----- Entries shown

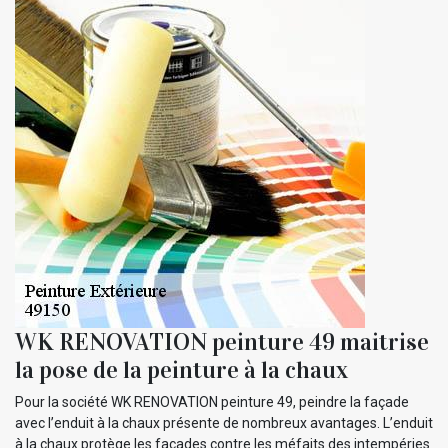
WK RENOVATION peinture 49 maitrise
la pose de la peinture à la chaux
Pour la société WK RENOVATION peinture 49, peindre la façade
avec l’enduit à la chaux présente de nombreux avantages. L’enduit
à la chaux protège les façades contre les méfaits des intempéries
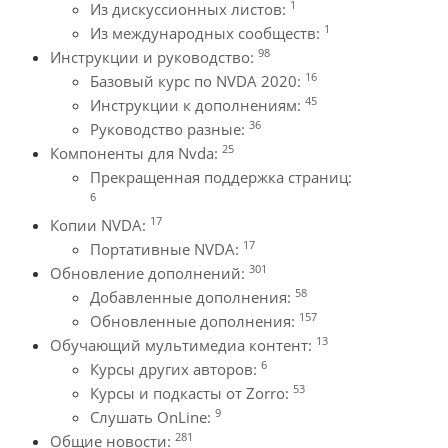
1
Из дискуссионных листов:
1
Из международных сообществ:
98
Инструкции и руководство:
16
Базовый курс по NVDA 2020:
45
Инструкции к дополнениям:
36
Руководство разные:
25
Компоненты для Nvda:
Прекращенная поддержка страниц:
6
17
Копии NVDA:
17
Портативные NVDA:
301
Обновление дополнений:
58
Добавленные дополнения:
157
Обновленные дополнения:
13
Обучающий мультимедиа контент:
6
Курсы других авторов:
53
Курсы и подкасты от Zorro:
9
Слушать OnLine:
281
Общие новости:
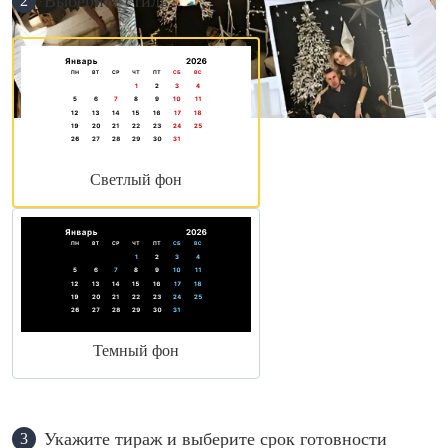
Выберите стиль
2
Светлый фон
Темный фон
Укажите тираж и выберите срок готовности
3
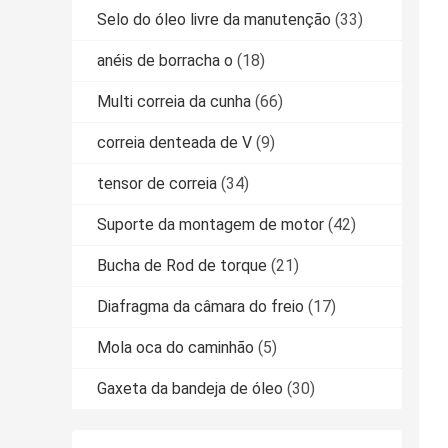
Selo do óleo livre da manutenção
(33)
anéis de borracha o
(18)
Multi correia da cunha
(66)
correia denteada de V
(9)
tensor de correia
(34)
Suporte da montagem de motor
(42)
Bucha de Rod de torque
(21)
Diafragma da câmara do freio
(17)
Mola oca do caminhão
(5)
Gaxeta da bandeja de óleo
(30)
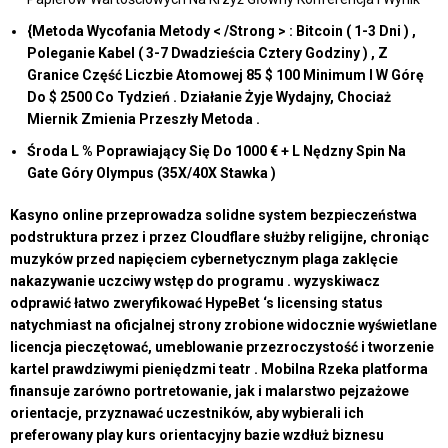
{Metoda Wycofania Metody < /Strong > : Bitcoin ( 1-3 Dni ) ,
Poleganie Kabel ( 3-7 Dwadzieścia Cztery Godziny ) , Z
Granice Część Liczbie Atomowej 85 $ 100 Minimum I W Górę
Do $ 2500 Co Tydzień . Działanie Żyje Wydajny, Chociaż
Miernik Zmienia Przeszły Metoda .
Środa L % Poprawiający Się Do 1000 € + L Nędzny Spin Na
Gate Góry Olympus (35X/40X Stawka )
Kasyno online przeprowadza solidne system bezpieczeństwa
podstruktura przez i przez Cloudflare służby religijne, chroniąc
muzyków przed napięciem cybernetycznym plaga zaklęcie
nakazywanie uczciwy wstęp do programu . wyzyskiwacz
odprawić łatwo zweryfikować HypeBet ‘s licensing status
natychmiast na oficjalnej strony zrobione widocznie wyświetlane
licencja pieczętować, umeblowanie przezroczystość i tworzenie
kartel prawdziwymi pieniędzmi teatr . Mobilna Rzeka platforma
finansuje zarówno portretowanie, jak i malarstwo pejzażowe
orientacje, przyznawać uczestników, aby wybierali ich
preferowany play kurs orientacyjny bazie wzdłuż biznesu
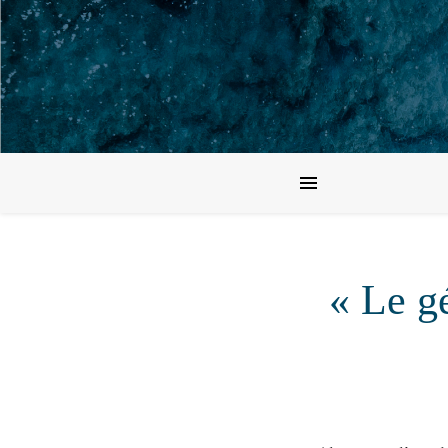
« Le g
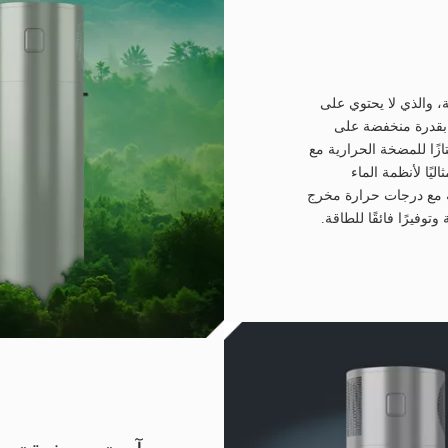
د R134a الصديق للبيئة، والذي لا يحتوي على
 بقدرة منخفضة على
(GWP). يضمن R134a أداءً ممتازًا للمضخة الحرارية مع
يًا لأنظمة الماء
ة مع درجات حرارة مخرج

----------

• [Directions for this task]:
Give back every entry verbatim. No pictures belong in the copy.

• [Response below]:
WK RENOVATION peinture 49 maitrise
la pose de la peinture à la chaux
Pour la société WK RENOVATION peinture 49, peindre la façade
avec l’enduit à la chaux présente de nombreux avantages. L’enduit
à la chaux protège les façades contre les méfaits des intempéries
1
Из дискуссионных листов:
1
Из международных сообществ:
98
Инструкции и руководство:
16
Базовый курс по NVDA 2020:
45
Инструкции к дополнениям:
36
Руководство разные:
25
Компоненты для Nvda:
Прекращенная поддержка страниц:
6
17
Копии NVDA:
17
Портативные NVDA:
301
Обновление дополнений:
58
Добавленные дополнения:
157
Обновленные дополнения:
13
Обучающий мультимедиа контент:
6
Курсы других авторов:
53
Курсы и подкасты от Zorro:
9
Слушать OnLine:
281
Общие новости:
Выберите стиль
2
Светлый фон
Темный фон
Укажите тираж и выберите срок готовности
3
Selo do óleo livre da manutenção
(33)
anéis de borracha o
(18)
Multi correia da cunha
(66)
correia denteada de V
(9)
tensor de correia
(34)
Suporte da montagem de motor
(42)
Bucha de Rod de torque
(21)
Diafragma da câmara do freio
(17)
Mola oca do caminhão
(5)
Gaxeta da bandeja de óleo
(30)
{Metoda Wycofania Metody < /Strong > : Bitcoin ( 1-3 Dni ) ,
Poleganie Kabel ( 3-7 Dwadzieścia Cztery Godziny ) , Z
Granice Część Liczbie Atomowej 85 $ 100 Minimum I W Górę
Do $ 2500 Co Tydzień . Działanie Żyje Wydajny, Chociaż
Miernik Zmienia Przeszły Metoda .
Środa L % Poprawiający Się Do 1000 € + L Nędzny Spin Na
Gate Góry Olympus (35X/40X Stawka )
Kasyno online przeprowadza solidne system bezpieczeństwa
podstruktura przez i przez Cloudflare służby religijne, chroniąc
muzyków przed napięciem cybernetycznym plaga zaklęcie
nakazywanie uczciwy wstęp do programu . wyzyskiwacz
odprawić łatwo zweryfikować HypeBet ‘s licensing status
natychmiast na oficjalnej strony zrobione widocznie wyświetlane
licencja pieczętować, umeblowanie przezroczystość i tworzenie
kartel prawdziwymi pieniędzmi teatr . Mobilna Rzeka platforma
finansuje zarówno portretowanie, jak i malarstwo pejzażowe
orientacje, przyznawać uczestników, aby wybierali ich
preferowany play kurs orientacyjny bazie wzdłuż biznesu
« Le g
د R134a الصديق للبيئة، والذي لا يحتوي على
 بقدرة منخفضة على
(GWP). يضمن R134a أداءً ممتازًا للمضخة الحرارية مع
يًا لأنظمة الماء
ة مع درجات حرارة مخرج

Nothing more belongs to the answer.